TASK OBJECTIVE - Pick each line containing the word "блог" out of the data below.

DATA TO EXAMINE -

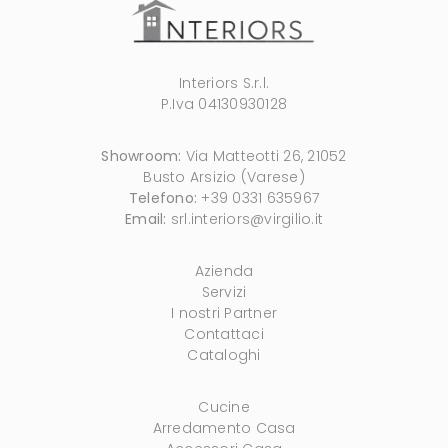
Interiors S.r.l.
P.Iva 04130930128
Showroom:
Via Matteotti 26, 21052
Busto Arsizio (Varese)
Telefono:
+39 0331 635967
Email:
srl.interiors@virgilio.it
Azienda
Servizi
I nostri Partner
Contattaci
Cataloghi
Cucine
Arredamento Casa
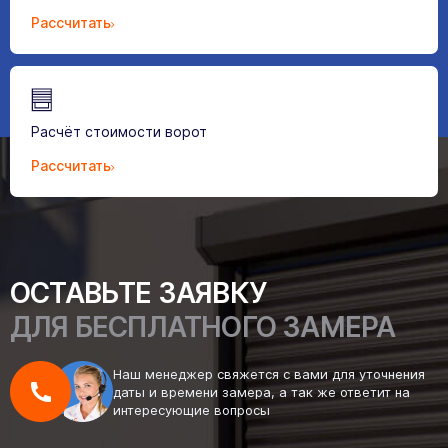
Рассчитать
Расчёт стоимости ворот
Рассчитать
ОСТАВЬТЕ ЗАЯВКУ
ДЛЯ БЕСПЛАТНОГО ЗАМЕРА
Наш менеджер свяжется с вами для уточнения
даты и времени замера, а так же ответит на
интересующие вопросы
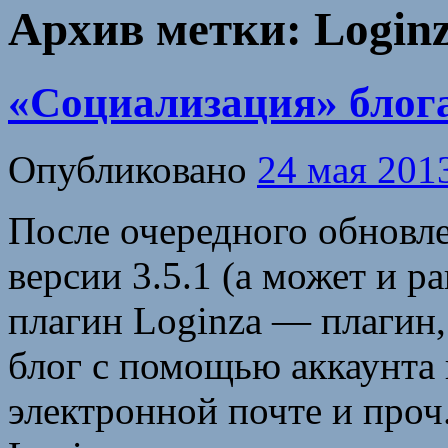
Архив метки:
Login
«Социализация» блог
Опубликовано
24 мая 201
После очередного обновл
версии 3.5.1 (а может и р
плагин Loginza — плагин,
блог с помощью аккаунта 
электронной почте и про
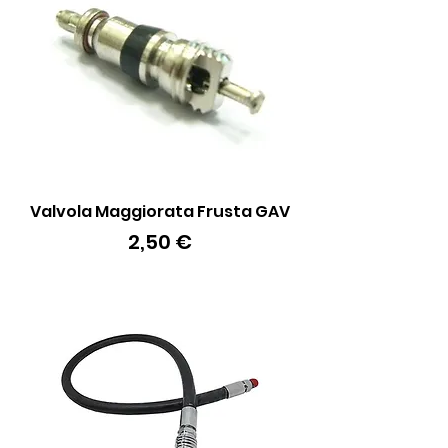
Valvola Maggiorata Frusta GAV
Prezzo
2,50 €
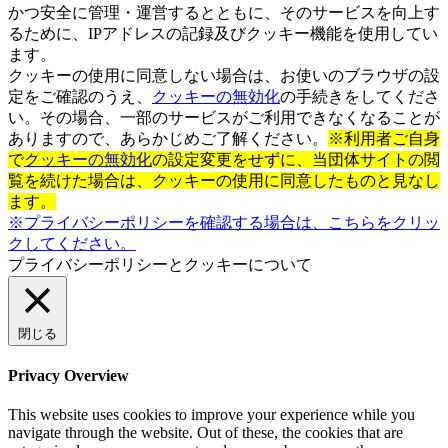
かつ安全に管理・運営するとともに、そのサービスを向上す
るために、IPアドレスの記録及びクッキー機能を使用してい
ます。
クッキーの使用に同意しない場合は、お使いのブラウザの設
定をご確認のうえ、
クッキーの無効化
の手続きをしてくださ
い。その場合、一部のサービスがご利用できなくなることが
ありますので、あらかじめご了解ください。
※利用者ご自身
で
クッキーの無効化
の設定変更をせずに、当団体サイトの閲
覧を続けた場合は、クッキーの使用に同意したものと見なし
ます。
※プライバシーポリシーを確認する場合は、こちらをクリッ
クしてください。
プライバシーポリシーとクッキーについて
閉じる
Privacy Overview
This website uses cookies to improve your experience while you
navigate through the website. Out of these, the cookies that are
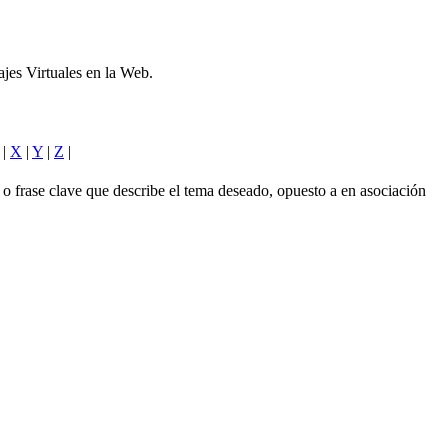
iajes Virtuales en la Web.
|
X
|
Y
|
Z
|
 o frase clave que describe el tema deseado, opuesto a en asociación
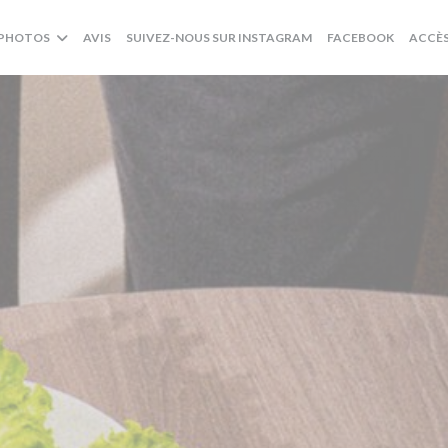
((OUVRE UNE NOUVELL
((OUVRE
PHOTOS
AVIS
SUIVEZ-NOUS SUR INSTAGRAM
FACEBOOK
ACCÈ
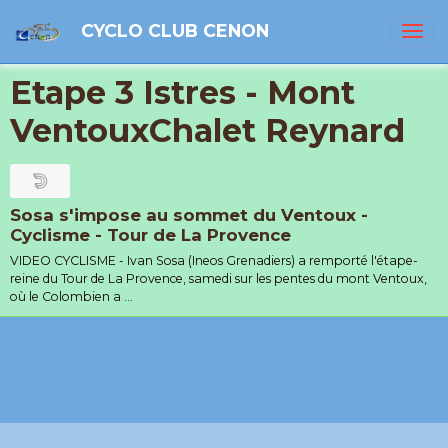
CYCLO CLUB CENON
Etape 3 Istres - Mont
VentouxChalet Reynard
Sosa s'impose au sommet du Ventoux -
Cyclisme - Tour de La Provence
VIDEO CYCLISME - Ivan Sosa (Ineos Grenadiers) a remporté l'étape-
reine du Tour de La Provence, samedi sur les pentes du mont Ventoux,
où le Colombien a ...
Politique de confidentialité
Gestion des cookies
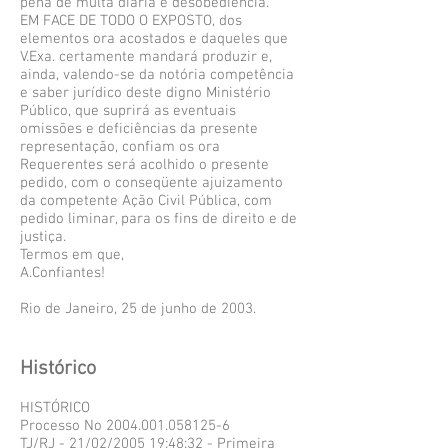
pena de multa diária e desobediência.
EM FACE DE TODO O EXPOSTO, dos
elementos ora acostados e daqueles que
V.Exa. certamente mandará produzir e,
ainda, valendo-se da notória competência
e saber jurídico deste digno Ministério
Público, que suprirá as eventuais
omissões e deficiências da presente
representação, confiam os ora
Requerentes será acolhido o presente
pedido, com o conseqüente ajuizamento
da competente Ação Civil Pública, com
pedido liminar, para os fins de direito e de
justiça.
Termos em que,
A.Confiantes!
Rio de Janeiro, 25 de junho de 2003.
Histórico
HISTÓRICO
Processo No 2004.001.058125-6
TJ/RJ - 21/02/2005 19:48:32 - Primeira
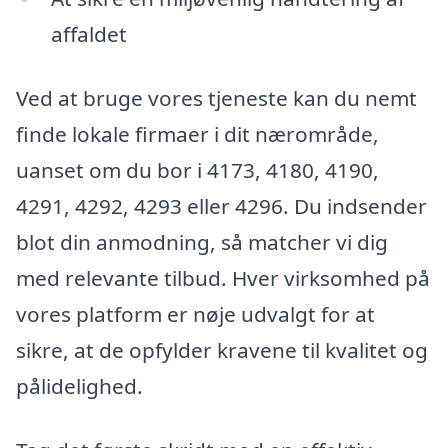
affaldet
Ved at bruge vores tjeneste kan du nemt
finde lokale firmaer i dit nærområde,
uanset om du bor i 4173, 4180, 4190,
4291, 4292, 4293 eller 4296. Du indsender
blot din anmodning, så matcher vi dig
med relevante tilbud. Hver virksomhed på
vores platform er nøje udvalgt for at
sikre, at de opfylder kravene til kvalitet og
pålidelighed.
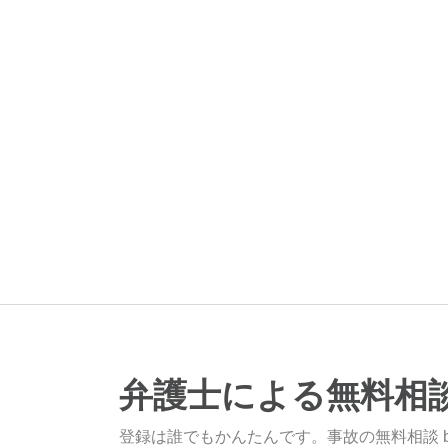
弁護士による無料相
登録は誰でもかんたんです。事故の無料相談 b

PROBLEM SOLUTION -
«Социализация» блог
блог с помощью аккаунта 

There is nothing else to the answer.